Le 19 mai 1792, il fit étape à La Bastide, à l'auberge de Pierre Combe, pour y rencontrer les membres du comité royaliste de Jalès. Parmi eux figuraient l'abbé Claude Allier, prieur de Chambonas, et Joseph-Marie Chabalier, un habitant de Puylaurent, qui lui apportèrent tous deux un soutien sans faille. Dès le début du mois de juin, la révolte éclata. Les royalistes prirent d'assaut le château de Bannes, s'attirant aussitôt les foudres des autorités républicaines. Le 8 juillet, ces dernières reprirent la forteresse et, le 12 juillet, remportèrent la bataille décisive de Jalès au cours de laquelle le comte de Saillans trouva la mort. La conspiration fut anéantie, emportant avec elle les ultimes espoirs des royalistes de la région.

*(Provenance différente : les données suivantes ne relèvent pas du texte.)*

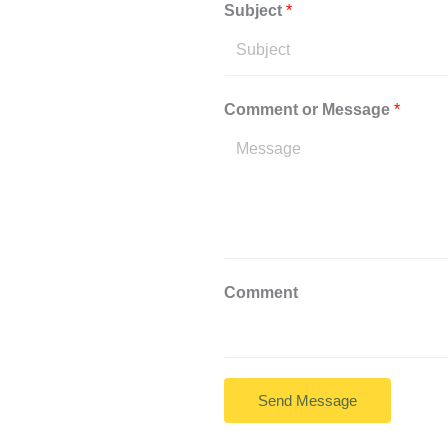
Subject
*
Comment or Message
*
Comment
Send Message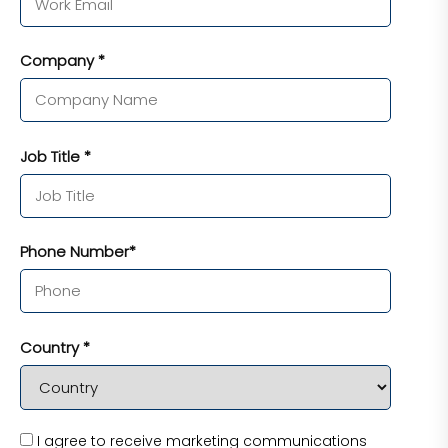
Company *
Job Title *
Phone Number*
Country *
I agree to receive marketing communications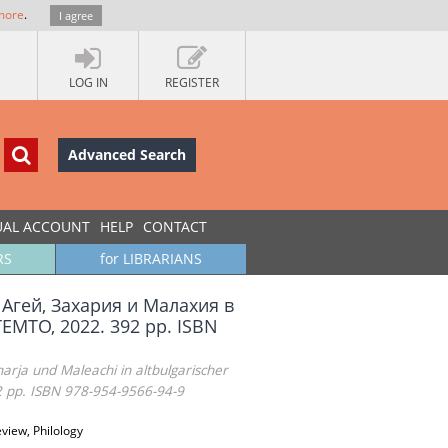
more
.
I agree
LOG IN
REGISTER
Advanced Search
UAL ACCOUNT
HELP
CONTACT
RS
for LIBRARIANS
 Агей, Захария и Малахия в
EMTO, 2022. 392 pp. ISBN
rja und Maleachi in altbulgarischer
2 pp. ISBN 978-954-9566-94-9
view, Philology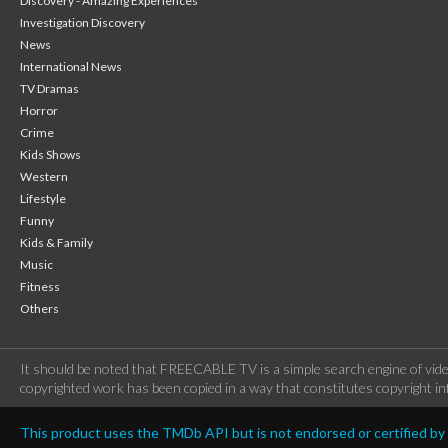
Discovery - Amazing Experiences
Investigation Discovery
News
International News
TV Dramas
Horror
Crime
Kids Shows
Western
Lifestyle
Funny
Kids & Family
Music
Fitness
Others
It should be noted that FREECABLE TV is a simple search engine of vide
copyrighted work has been copied in a way that constitutes copyright inf
This product uses the TMDb API but is not endorsed or certified b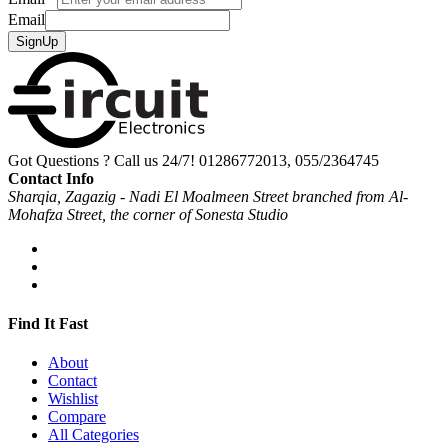
Email
SignUp
Got Questions ? Call us 24/7!
01286772013, 055/2364745
Contact Info
Sharqia, Zagazig - Nadi El Moalmeen Street branched from Al-
Mohafza Street, the corner of Sonesta Studio
Find It Fast
About
Contact
Wishlist
Compare
All Categories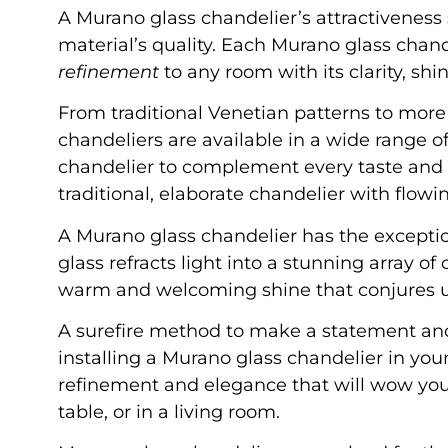
A Murano glass chandelier’s attractivenes
material’s quality. Each Murano glass chand
refinement
to any room with its clarity, shin
From traditional Venetian patterns to mo
chandeliers are available in a wide range o
chandelier to complement every taste and a
traditional, elaborate chandelier with flowin
A Murano glass chandelier has the exceptio
glass refracts light into a stunning array o
warm and welcoming shine that conjures u
A surefire method to make a statement a
installing a Murano glass chandelier in you
refinement and elegance that will wow your v
table, or in a living room.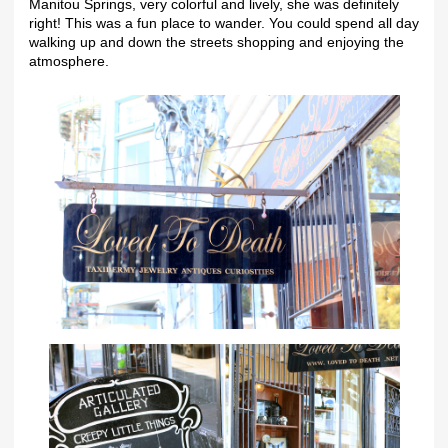
Manitou Springs, very colorful and lively, she was definitely
right! This was a fun place to wander. You could spend all day
walking up and down the streets shopping and enjoying the
atmosphere.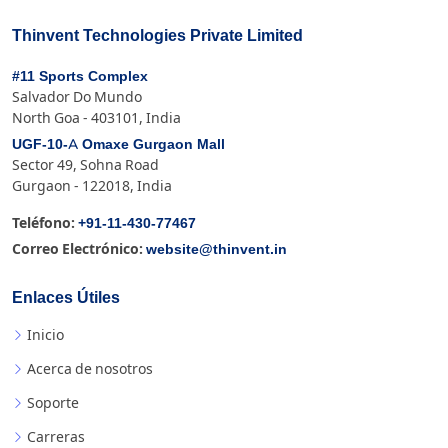
Thinvent Technologies Private Limited
#11 Sports Complex
Salvador Do Mundo
North Goa - 403101, India
UGF-10-A Omaxe Gurgaon Mall
Sector 49, Sohna Road
Gurgaon - 122018, India
+91-11-430-77467
Teléfono:
website@thinvent.in
Correo Electrónico:
Enlaces Útiles
Inicio
Acerca de nosotros
Soporte
Carreras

Des décennies plus tard, en 1940, alors que la Seconde Guerre mondiale déchire l'Europe, la Croix-Rouge polonaise fonde un centre d'accueil pour réfugiés à La Bastide-Puylaurent. Aménagé dans les hôtels Terminus et Les Pins, ce centre offre un asile salvateur aux exilés fuyant les occupations nazie et soviétique. Hommes, femmes et enfants de tous âges y sont accueillis. Qu'il s'agisse de soldats blessés ou de civils persécutés, tous retrouvent au sein de cette communauté soudée un peu de chaleur humaine, des vivres et des soins médicaux, tout en participant à diverses activités culturelles. Placé sous la direction de Zbigniew Malinowski, ancien officier de l'armée polonaise, le centre n'est malheureusement pas à l'abri du danger. En 1942, la police de Vichy lance un mandat d'arrêt contre lui ; s'il parvient à s'échapper, il se voit contraint de vivre dans la clandestinité. L'étau se resserre en 1944 : les troupes allemandes, ayant envahi la zone libre, occupent La Bastide-Puylaurent et arrêtent au passage 25 réfugiés polonais qui seront déportés de force en Prusse-Orientale. Aujourd'hui, l'histoire de ce centre d'accueil reste un témoignage poignant des tourments de la Seconde Guerre mondiale. Elle illustre de manière bouleversante le destin tragique et héroïque du peuple polonais, tout en rappelant la profonde fraternité qui a pu unir les peuples en ces temps obscurs.